- **Problem statement**
Your output should be the lines below from the one with "collaborazione e dall’esperienza di" through the one with "Greenwashing", copied exactly, pictures excluded.

- **Data listing**
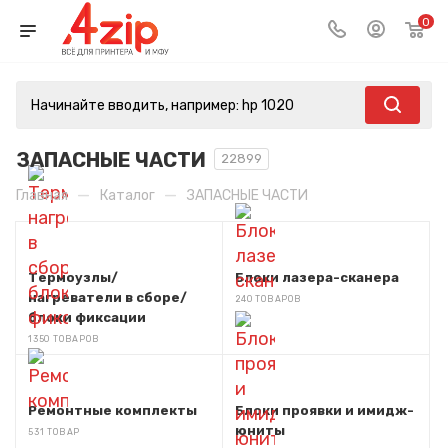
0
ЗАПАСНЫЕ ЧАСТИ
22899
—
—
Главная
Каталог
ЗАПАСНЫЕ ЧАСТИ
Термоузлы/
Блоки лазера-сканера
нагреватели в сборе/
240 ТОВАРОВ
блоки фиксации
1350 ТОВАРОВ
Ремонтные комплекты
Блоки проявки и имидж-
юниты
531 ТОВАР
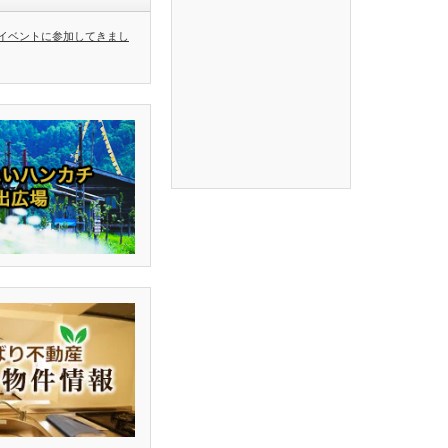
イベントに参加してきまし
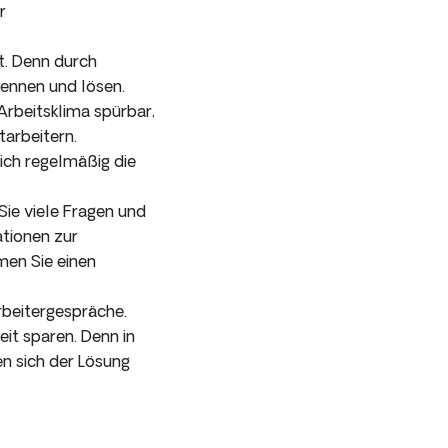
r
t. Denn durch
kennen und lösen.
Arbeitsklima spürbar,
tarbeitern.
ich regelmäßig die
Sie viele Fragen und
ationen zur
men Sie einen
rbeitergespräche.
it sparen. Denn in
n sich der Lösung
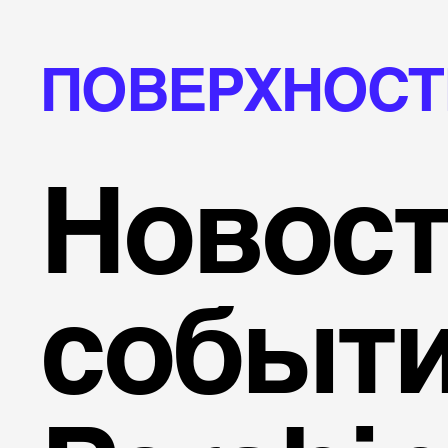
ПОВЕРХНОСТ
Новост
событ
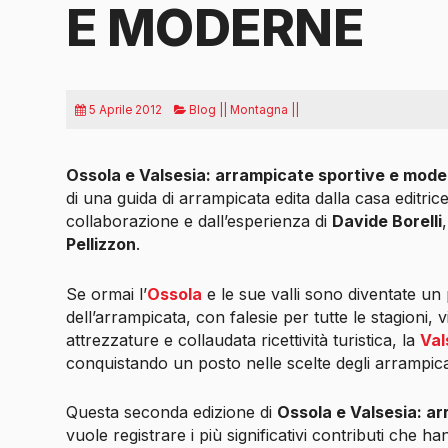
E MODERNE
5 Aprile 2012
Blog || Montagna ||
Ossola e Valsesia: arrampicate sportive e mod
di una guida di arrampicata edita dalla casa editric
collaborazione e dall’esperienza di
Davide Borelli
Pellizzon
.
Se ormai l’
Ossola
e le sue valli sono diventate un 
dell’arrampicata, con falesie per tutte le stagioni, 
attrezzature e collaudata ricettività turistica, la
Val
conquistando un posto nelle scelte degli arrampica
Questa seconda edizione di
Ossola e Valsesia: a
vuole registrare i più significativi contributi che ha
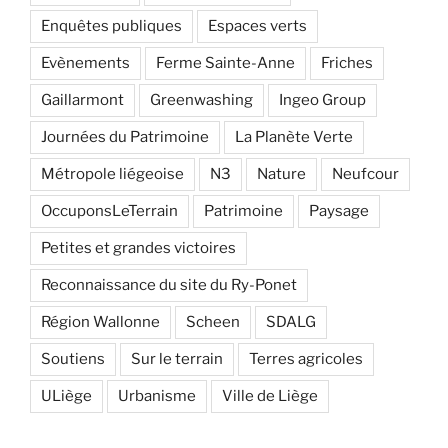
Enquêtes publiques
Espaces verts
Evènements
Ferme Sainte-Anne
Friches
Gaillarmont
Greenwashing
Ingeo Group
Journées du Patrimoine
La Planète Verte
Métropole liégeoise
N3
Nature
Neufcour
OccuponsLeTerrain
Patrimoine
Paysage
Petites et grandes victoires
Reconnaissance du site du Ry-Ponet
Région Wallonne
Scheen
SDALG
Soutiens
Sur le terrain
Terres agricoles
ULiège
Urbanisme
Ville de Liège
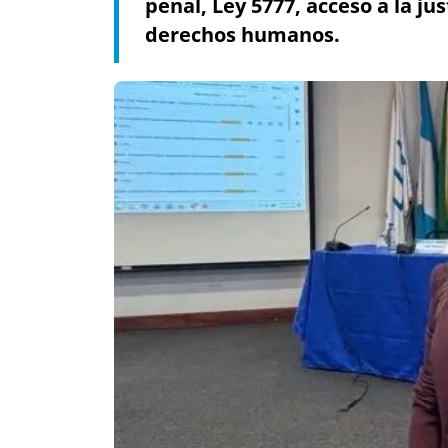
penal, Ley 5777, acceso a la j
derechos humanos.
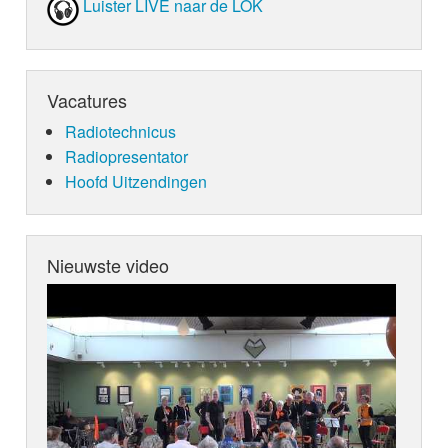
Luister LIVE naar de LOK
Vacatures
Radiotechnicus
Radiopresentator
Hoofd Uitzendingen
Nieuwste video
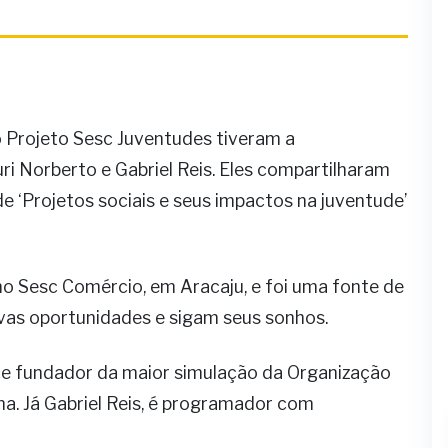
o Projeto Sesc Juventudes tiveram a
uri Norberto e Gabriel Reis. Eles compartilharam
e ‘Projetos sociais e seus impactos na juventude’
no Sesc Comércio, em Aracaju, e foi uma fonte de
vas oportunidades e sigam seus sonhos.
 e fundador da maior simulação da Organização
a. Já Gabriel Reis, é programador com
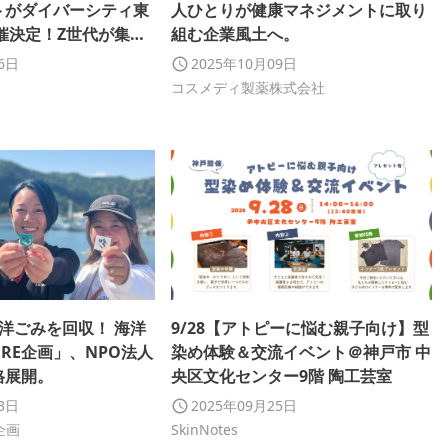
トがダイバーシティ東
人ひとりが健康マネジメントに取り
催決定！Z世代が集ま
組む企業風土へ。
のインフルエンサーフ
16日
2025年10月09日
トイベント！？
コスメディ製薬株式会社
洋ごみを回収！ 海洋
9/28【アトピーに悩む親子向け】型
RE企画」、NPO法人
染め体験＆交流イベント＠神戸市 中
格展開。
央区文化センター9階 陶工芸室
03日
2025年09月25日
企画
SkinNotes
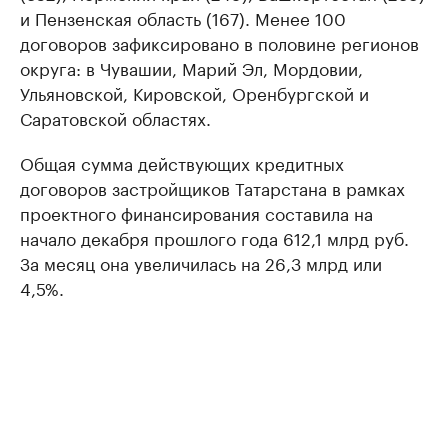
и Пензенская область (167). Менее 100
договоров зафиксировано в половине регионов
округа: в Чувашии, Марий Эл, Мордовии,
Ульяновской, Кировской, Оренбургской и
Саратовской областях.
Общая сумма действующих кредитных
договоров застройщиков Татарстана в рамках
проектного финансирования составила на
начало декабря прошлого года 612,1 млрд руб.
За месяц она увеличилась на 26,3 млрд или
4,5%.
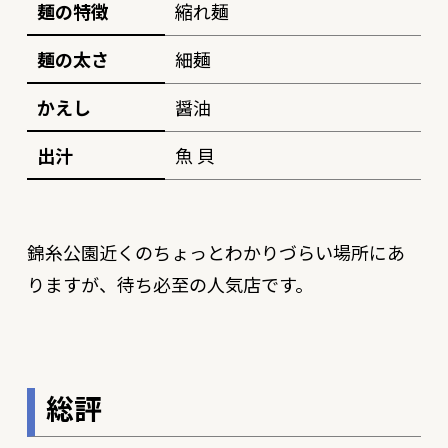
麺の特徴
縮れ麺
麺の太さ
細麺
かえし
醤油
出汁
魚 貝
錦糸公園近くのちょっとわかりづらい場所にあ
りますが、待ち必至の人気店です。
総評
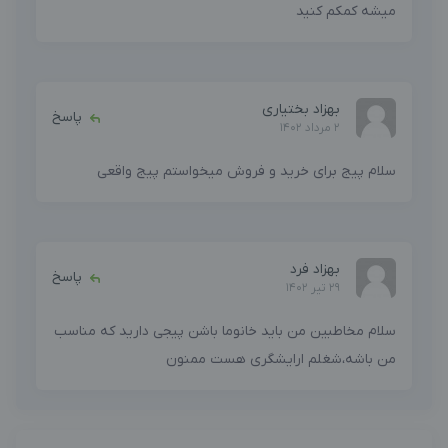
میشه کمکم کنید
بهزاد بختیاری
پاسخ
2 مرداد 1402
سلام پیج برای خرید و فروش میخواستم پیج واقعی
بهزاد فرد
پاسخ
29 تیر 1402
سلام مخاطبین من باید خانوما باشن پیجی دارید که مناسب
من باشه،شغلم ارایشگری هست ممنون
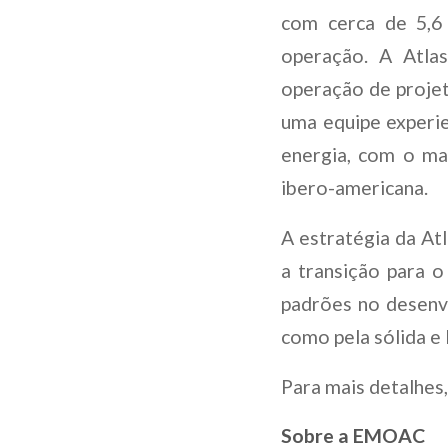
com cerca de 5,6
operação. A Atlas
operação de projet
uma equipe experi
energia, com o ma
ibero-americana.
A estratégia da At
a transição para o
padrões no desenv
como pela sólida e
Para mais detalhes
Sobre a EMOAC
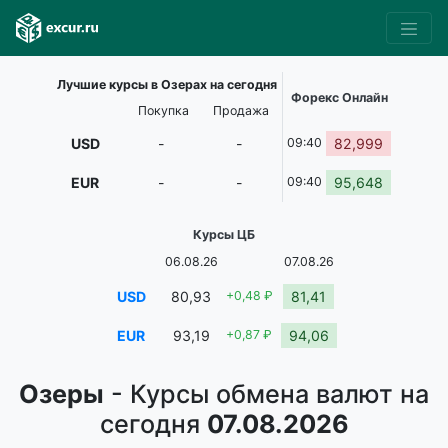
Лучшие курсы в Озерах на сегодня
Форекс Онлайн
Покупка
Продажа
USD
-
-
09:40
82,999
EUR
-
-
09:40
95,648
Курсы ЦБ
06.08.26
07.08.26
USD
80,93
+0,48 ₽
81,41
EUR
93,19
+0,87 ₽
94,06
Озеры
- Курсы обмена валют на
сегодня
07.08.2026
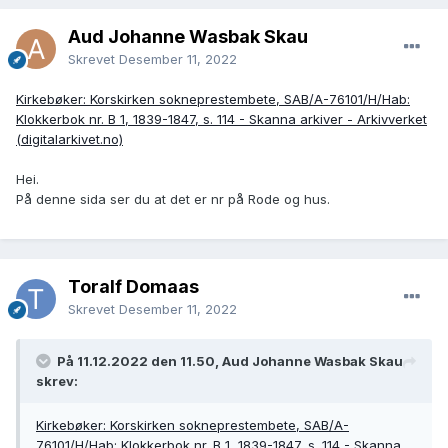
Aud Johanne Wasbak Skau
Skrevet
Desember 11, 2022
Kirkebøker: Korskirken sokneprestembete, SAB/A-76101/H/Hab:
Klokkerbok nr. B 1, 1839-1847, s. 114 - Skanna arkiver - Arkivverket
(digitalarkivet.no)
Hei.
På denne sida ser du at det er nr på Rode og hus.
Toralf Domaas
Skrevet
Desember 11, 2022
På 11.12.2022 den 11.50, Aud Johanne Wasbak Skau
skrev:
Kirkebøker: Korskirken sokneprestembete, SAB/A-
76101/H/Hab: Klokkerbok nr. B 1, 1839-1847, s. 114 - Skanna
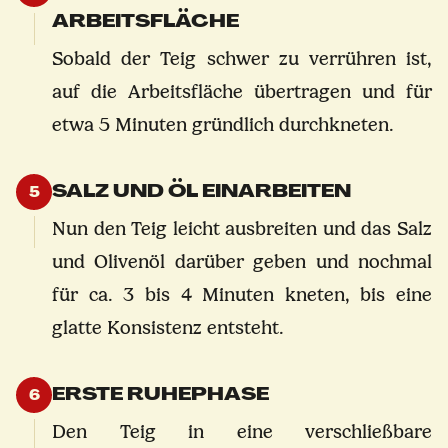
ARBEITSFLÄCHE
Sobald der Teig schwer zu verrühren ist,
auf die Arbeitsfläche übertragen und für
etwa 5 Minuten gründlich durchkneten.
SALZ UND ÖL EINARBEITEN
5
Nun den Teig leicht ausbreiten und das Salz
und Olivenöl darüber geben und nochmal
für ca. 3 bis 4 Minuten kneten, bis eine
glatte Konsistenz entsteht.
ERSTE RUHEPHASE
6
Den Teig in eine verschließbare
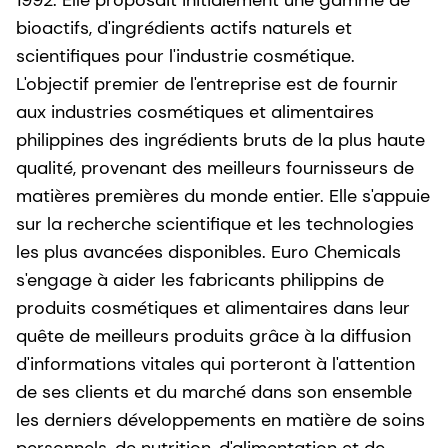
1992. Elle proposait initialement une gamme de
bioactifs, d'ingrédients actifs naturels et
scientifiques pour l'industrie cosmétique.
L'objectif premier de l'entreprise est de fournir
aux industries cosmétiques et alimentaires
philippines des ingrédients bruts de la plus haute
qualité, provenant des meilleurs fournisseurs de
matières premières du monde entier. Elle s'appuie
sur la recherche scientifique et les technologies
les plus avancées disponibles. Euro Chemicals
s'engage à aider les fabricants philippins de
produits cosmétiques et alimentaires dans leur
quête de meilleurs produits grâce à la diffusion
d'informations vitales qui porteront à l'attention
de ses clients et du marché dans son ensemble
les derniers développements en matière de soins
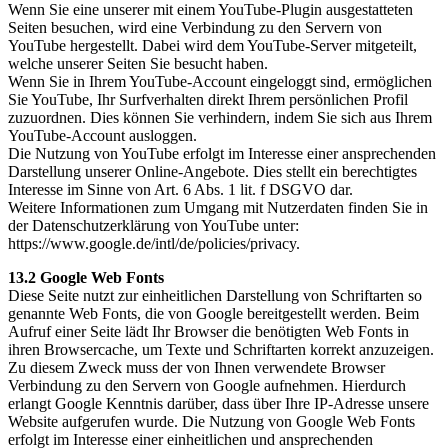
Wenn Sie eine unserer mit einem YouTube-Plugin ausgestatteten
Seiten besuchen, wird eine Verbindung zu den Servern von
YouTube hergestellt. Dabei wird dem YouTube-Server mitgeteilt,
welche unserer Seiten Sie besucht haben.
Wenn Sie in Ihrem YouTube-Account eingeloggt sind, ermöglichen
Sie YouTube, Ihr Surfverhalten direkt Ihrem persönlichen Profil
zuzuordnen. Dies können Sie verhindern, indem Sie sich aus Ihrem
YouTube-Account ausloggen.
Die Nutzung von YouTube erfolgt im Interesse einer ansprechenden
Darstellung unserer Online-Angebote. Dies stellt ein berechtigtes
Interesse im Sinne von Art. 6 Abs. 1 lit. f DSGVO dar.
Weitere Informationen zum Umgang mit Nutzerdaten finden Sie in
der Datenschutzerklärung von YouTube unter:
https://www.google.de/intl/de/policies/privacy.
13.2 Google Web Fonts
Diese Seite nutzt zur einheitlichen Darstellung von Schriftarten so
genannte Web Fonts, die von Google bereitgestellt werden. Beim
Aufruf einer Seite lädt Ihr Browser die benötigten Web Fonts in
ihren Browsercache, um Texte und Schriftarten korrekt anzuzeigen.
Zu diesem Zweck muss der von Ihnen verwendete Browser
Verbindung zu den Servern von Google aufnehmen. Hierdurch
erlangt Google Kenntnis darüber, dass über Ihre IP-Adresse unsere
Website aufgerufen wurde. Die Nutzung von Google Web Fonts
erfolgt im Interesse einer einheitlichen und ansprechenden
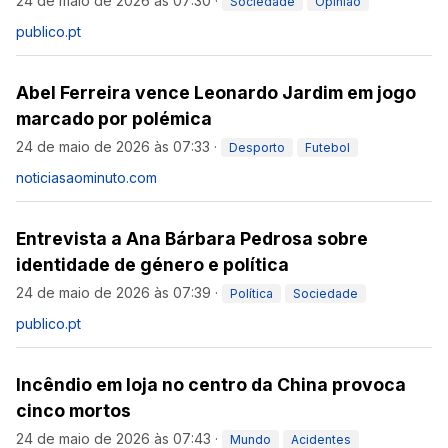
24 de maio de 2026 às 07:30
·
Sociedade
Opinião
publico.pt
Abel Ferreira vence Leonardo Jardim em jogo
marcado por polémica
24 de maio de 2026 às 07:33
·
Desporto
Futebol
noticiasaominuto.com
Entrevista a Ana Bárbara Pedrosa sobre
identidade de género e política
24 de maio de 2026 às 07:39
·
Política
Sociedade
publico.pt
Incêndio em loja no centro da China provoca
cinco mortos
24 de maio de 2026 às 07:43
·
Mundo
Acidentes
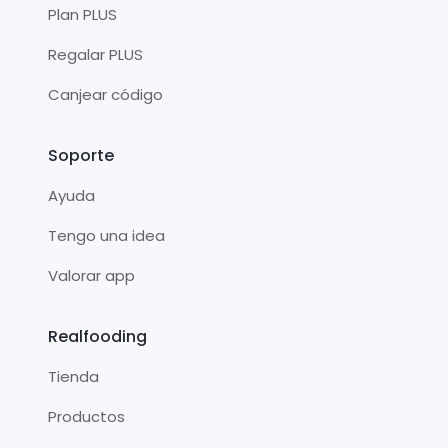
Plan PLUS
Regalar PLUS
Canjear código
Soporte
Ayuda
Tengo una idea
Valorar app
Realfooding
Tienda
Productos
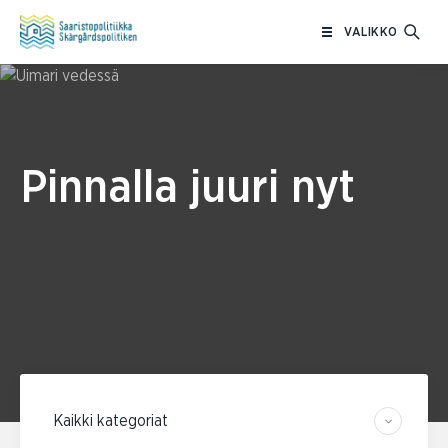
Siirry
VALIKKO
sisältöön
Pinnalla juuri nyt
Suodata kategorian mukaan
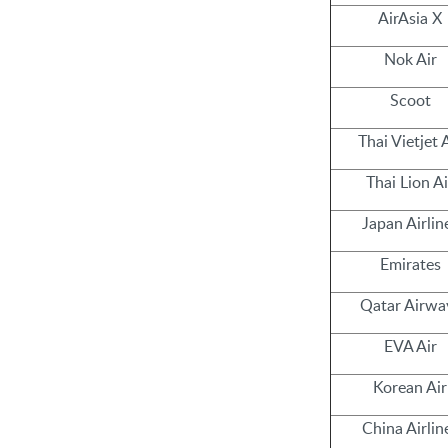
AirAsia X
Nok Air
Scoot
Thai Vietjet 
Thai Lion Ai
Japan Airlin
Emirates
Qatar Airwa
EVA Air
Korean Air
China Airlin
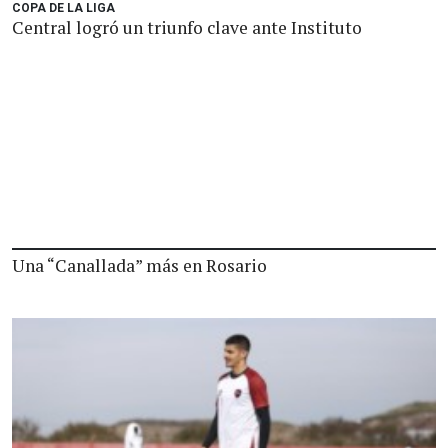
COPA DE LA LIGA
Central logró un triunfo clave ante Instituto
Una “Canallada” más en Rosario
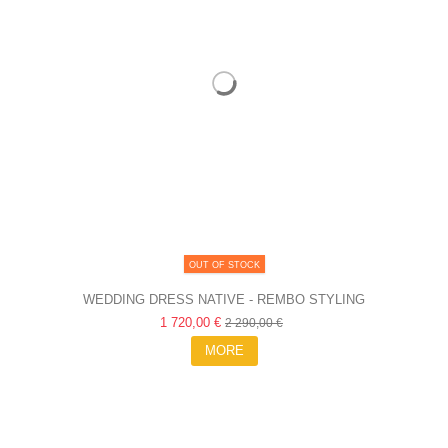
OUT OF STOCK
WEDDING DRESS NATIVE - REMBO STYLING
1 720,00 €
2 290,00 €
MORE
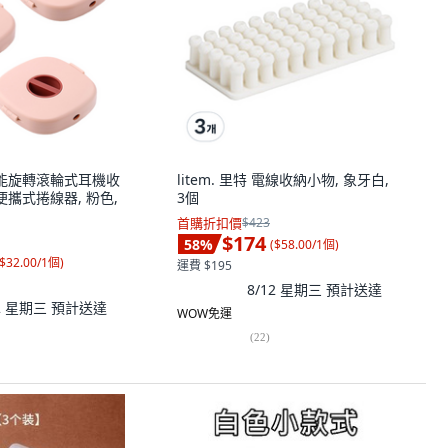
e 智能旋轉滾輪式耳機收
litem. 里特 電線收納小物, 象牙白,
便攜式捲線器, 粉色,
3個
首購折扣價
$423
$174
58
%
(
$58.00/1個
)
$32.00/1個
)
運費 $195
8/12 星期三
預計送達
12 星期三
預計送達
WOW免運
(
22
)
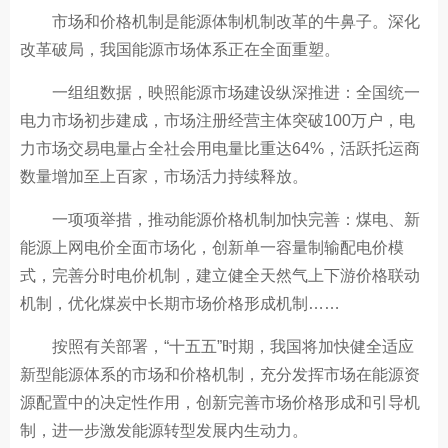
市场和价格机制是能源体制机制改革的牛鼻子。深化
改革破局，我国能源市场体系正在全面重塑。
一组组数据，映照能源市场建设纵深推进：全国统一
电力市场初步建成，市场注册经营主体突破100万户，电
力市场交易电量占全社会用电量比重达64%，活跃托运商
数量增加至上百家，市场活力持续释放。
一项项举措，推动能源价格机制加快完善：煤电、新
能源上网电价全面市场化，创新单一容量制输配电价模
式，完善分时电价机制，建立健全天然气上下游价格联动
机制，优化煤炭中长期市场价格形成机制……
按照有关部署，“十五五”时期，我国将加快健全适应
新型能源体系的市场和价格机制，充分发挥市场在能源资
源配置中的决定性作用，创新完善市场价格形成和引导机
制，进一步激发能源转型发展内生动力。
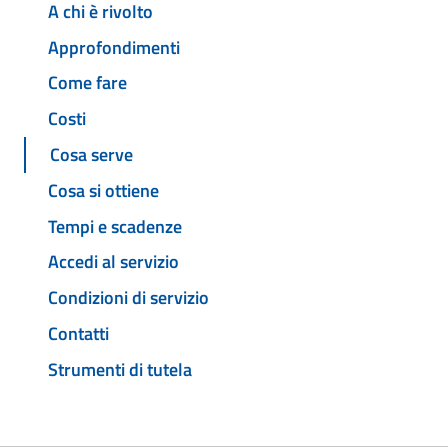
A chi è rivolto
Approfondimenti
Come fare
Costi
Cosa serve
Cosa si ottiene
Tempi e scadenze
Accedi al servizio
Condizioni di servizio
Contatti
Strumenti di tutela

- **Answer for the task**
collaborazione e dall’esperienza di
Davide Borelli
Pellizzon
.
Se ormai l’
Ossola
e le sue valli sono diventate un 
dell’arrampicata, con falesie per tutte le stagioni, 
attrezzature e collaudata ricettività turistica, la
Val
conquistando un posto nelle scelte degli arrampica
Questa seconda edizione di
Ossola e Valsesia: a
vuole registrare i più significativi contributi che ha
Enquêtes publiques
Espaces verts
Evènements
Ferme Sainte-Anne
Friches
Gaillarmont
Greenwashing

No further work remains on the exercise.